I am attempting to remove all lines that begin with log if a macrodef attribute is set to prod (example below). I plan on using replaceregexp to remove all lines beginning with log. However, I am not sure how to test if an attr开发者_StackOverflow社区ibute is set to a specific value, besides using the if task. I would like to not introduce any non-core Ant tasks to perform this, but I can't come up with any other solutions. Do I have any other options besides using the if-task?
Thanks
<macrodef name="setBuildstamp">
<attribute name="platform" />
<sequential>
<if>
<equals arg1="platform" arg2="prod" />
<then>
<replaceregexp match="^log\(.*" value="" />
</then>
</if>
</sequential>
</macrodef>
You should use a reference to a parameter, like this @{platform}
.
Also, your replaceregexp
task is missing a few parameters.
I think that in your particular case it is better to use linecontainsregexp filter reader.

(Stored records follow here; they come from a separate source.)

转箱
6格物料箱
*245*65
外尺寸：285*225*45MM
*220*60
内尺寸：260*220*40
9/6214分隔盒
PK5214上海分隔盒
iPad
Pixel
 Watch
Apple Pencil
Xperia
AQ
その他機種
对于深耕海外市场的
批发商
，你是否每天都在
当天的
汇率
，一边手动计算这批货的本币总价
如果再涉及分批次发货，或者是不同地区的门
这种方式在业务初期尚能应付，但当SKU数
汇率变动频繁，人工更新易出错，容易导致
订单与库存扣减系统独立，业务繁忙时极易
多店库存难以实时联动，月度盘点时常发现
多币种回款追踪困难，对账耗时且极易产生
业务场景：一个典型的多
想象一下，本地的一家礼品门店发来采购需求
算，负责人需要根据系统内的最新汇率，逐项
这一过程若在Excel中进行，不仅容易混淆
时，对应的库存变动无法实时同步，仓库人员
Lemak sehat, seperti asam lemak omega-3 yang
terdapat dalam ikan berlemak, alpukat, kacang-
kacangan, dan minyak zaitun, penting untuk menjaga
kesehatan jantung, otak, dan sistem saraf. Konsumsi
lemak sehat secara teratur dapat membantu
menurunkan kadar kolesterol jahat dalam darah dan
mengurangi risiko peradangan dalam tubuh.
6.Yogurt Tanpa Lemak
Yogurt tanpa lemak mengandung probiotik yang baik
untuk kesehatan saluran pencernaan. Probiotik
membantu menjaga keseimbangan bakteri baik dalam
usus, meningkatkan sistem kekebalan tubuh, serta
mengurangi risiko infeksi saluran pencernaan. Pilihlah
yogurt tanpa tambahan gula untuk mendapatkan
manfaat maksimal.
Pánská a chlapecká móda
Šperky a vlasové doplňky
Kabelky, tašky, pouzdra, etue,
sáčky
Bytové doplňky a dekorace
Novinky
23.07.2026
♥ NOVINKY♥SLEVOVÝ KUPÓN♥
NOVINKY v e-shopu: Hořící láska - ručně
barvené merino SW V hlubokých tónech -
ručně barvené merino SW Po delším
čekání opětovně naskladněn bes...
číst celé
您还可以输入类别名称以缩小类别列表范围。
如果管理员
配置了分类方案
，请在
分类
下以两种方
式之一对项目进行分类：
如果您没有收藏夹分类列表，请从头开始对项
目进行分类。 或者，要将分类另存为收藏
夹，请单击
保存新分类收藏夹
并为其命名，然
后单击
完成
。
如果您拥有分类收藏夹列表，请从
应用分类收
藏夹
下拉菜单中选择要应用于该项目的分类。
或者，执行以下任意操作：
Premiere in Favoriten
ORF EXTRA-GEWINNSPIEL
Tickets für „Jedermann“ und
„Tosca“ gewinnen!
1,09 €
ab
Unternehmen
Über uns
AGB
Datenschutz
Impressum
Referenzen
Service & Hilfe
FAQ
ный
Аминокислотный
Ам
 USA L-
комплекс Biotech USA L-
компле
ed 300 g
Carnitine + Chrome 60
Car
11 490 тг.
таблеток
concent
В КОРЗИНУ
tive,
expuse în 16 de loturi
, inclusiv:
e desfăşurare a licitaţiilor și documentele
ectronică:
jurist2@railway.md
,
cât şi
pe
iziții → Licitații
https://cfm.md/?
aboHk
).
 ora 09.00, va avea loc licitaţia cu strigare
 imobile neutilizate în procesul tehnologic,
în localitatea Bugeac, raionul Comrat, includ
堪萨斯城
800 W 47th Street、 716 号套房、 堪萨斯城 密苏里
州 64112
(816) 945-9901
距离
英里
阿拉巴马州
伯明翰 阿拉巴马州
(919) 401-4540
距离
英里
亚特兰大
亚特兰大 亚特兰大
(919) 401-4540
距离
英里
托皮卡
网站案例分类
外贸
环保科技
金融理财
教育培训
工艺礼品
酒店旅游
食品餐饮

Here is modified code (note negate argument to linecontainsregexp).
<macrodef name="setBuildstamp">
<attribute name="platform" />
<sequential>
<if>
<equals arg1="@{platform}" arg2="prod" />
<then>
<copy todir="dest-dir">
<fileset dir="src-dir"/>
<filterchain>
<linecontainsregexp
regexp="^log\(.*"
negate="true"
/>
</filterchain>
</copy>
</then>
</if>
</sequential>
</macrodef>
They may be a couple of ways to solve this, but none are as straightforward as using the ant-contrib element. I'm not sure if this will get you what you need for your application, but you could try the following:
Using conditional targets. If you can replace your macrodef with a target to call, this may work for you. Note that this will set the property globally, so it might not work for your application.
<target name="default">
<condition property="platformIsProd">
<equals arg1="${platform}" arg2="prod" />
</condition>
<antcall target="do-buildstamp" />
</target>
<target name="do-buildstamp" if="platformIsProd">
<echo>doing prod stuff...</echo>
</target>
Handle the 'else' case. If you need to handle an alternate case, you'll need to provide a few targets...
<target name="default">
<property name="platform" value="prod" />
<antcall target="do-buildstamp" />
</target>
<target name="do-buildstamp">
<condition property="platformIsProd">
<equals arg1="${platform}" arg2="prod" />
</condition>
<antcall target="do-buildstamp-prod" />
<antcall target="do-buildstamp-other" />
</target>
<target name="do-buildstamp-prod" if="platformIsProd">
<echo>doing internal prod stuff...</echo>
</target>
<target name="do-buildstamp-other" unless="platformIsProd">
<echo>doing internal non-prod stuff...</echo>
</target>
Using an external build file. If you need to make multiple calls with different values for your property, you could isolate this in another build file within the same project. This creates a bit of a performance hit, but you would not need the additional library.
in build.xml:
<target name="default">
<ant antfile="buildstamp.xml" target="do-buildstamp" />
<ant antfile="buildstamp.xml" target="do-buildstamp">
<property name="platform" value="prod" />
</ant>
<ant antfile="buildstamp.xml" target="do-buildstamp">
<property name="platform" value="nonprod" />
</ant>
</target>
in buildstamp.xml:
<condition property="platformIsProd">
<equals arg1="${platform}" arg2="prod" />
</condition>
<target name="do-buildstamp">
<antcall target="do-buildstamp-prod" />
<antcall target="do-buildstamp-other" />
</target>
<target name="do-buildstamp-prod" if="platformIsProd">
<echo>doing external prod stuff...</echo>
</target>
<target name="do-buildstamp-other" unless="platformIsProd">
<echo>doing external non-prod stuff...</echo>
</target>
Add ant-contrib to your project. Of course, if you can add a file to your project, the easiest thing would be to just add the ant-contrib.jar file. You could put it under a "tools" folder and pull it in using a taskdef:
<taskdef resource="net/sf/antcontrib/antlib.xml" classpath="${basedir}/tools/ant-contrib.jar" />
It looks like when you are building your project specifically for your Production environment - you are stripping out code you don't want to run in Production. Thus you are creating a different binary than what will run in your Dev or Testing environment.
How about using an environment variable or property file at run-time instead of build-time which determines whether or not logging happens? This way when you're having trouble in Production and you want to use the same exact binary (instead of determining the revision, checking out the code, rebuilding with a different environment flag) you just re-deploy it to your Dev or Test environment and turn on debugging in a properties file or environment variable?